◆ EXERCISE INSTRUCTIONS
Please copy the lines below exactly, from the first one through the line showing "No (Not available)".

[Page-level text extractions]
☆ ☆ ☆ ☆ ☆

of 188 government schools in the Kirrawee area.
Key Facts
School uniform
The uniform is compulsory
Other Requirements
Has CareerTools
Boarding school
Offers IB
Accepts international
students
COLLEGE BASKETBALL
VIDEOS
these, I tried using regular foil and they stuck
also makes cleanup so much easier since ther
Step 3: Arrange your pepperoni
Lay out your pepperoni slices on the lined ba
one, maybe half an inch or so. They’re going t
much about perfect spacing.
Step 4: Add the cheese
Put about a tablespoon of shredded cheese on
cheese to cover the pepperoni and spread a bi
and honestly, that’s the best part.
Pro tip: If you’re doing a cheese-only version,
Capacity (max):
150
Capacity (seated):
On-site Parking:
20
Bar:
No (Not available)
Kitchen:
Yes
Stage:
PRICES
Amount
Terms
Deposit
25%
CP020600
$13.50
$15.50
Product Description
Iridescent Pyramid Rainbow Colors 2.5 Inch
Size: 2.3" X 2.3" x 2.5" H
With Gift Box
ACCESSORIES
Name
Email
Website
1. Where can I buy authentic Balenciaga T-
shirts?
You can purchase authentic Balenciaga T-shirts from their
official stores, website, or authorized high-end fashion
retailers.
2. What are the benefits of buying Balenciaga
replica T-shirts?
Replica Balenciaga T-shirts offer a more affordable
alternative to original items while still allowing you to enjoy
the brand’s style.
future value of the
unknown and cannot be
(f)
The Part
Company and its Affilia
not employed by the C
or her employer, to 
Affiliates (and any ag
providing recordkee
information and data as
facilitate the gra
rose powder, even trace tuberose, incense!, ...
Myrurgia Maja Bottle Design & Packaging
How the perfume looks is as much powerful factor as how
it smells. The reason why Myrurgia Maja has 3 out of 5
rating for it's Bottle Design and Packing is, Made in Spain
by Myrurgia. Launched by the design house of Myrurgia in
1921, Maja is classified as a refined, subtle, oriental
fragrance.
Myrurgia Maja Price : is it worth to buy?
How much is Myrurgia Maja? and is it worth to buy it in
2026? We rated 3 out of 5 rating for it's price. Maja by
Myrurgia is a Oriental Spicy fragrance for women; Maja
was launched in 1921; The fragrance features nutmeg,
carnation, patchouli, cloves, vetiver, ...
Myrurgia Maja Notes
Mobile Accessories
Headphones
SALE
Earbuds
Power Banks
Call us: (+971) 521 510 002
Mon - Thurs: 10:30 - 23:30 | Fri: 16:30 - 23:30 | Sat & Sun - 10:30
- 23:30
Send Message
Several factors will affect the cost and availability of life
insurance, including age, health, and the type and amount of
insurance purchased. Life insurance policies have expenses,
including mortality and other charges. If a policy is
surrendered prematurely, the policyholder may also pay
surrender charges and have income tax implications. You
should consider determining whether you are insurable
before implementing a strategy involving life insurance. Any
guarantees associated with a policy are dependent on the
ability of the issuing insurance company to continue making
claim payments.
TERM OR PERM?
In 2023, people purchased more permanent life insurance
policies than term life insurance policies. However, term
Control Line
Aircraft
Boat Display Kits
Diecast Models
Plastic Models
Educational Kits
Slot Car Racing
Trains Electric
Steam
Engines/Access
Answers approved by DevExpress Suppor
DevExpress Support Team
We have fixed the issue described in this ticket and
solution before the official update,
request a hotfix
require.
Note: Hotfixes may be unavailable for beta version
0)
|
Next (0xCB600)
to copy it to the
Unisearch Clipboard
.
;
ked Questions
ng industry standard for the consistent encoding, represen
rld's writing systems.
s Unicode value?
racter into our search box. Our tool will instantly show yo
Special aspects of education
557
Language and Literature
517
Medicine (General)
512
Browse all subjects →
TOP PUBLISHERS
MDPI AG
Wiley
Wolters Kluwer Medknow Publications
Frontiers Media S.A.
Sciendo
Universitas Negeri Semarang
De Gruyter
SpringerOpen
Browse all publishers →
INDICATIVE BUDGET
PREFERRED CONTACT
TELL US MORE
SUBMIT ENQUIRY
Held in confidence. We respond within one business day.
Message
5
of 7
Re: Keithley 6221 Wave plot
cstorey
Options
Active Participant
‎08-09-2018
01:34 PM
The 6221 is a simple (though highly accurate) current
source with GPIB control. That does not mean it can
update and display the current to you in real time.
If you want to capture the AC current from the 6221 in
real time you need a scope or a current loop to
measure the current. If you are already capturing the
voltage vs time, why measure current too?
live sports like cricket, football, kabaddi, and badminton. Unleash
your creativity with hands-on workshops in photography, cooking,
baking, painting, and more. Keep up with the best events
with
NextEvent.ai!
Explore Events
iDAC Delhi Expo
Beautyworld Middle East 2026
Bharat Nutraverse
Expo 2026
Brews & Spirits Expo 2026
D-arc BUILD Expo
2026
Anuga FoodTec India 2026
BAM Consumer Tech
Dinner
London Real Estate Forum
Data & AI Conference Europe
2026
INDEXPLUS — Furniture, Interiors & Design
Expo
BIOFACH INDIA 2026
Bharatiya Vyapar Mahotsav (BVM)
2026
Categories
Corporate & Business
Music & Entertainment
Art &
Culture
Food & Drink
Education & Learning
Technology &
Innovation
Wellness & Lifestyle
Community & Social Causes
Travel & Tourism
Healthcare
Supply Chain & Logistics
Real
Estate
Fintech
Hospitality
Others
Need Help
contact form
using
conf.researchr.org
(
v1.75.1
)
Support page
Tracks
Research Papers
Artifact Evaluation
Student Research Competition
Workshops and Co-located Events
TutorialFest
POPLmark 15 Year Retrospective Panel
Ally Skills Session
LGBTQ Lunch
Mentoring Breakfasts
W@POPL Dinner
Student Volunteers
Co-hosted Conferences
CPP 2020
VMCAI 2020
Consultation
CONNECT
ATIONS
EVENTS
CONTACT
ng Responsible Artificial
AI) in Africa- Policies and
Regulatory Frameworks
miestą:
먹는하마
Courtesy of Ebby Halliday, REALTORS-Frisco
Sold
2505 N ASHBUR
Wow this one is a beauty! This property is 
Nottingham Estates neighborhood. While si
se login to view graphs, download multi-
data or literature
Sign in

☆ ☆ ☆ ☆ ☆

◆ RESULT FOR THIS EXERCISE
of 188 government schools in the Kirrawee area.
Key Facts
School uniform
The uniform is compulsory
Other Requirements
Has CareerTools
Boarding school
Offers IB
Accepts international
students
COLLEGE BASKETBALL
VIDEOS
these, I tried using regular foil and they stuck
also makes cleanup so much easier since ther
Step 3: Arrange your pepperoni
Lay out your pepperoni slices on the lined ba
one, maybe half an inch or so. They’re going t
much about perfect spacing.
Step 4: Add the cheese
Put about a tablespoon of shredded cheese on
cheese to cover the pepperoni and spread a bi
and honestly, that’s the best part.
Pro tip: If you’re doing a cheese-only version,
Capacity (max):
150
Capacity (seated):
On-site Parking:
20
Bar:
No (Not available)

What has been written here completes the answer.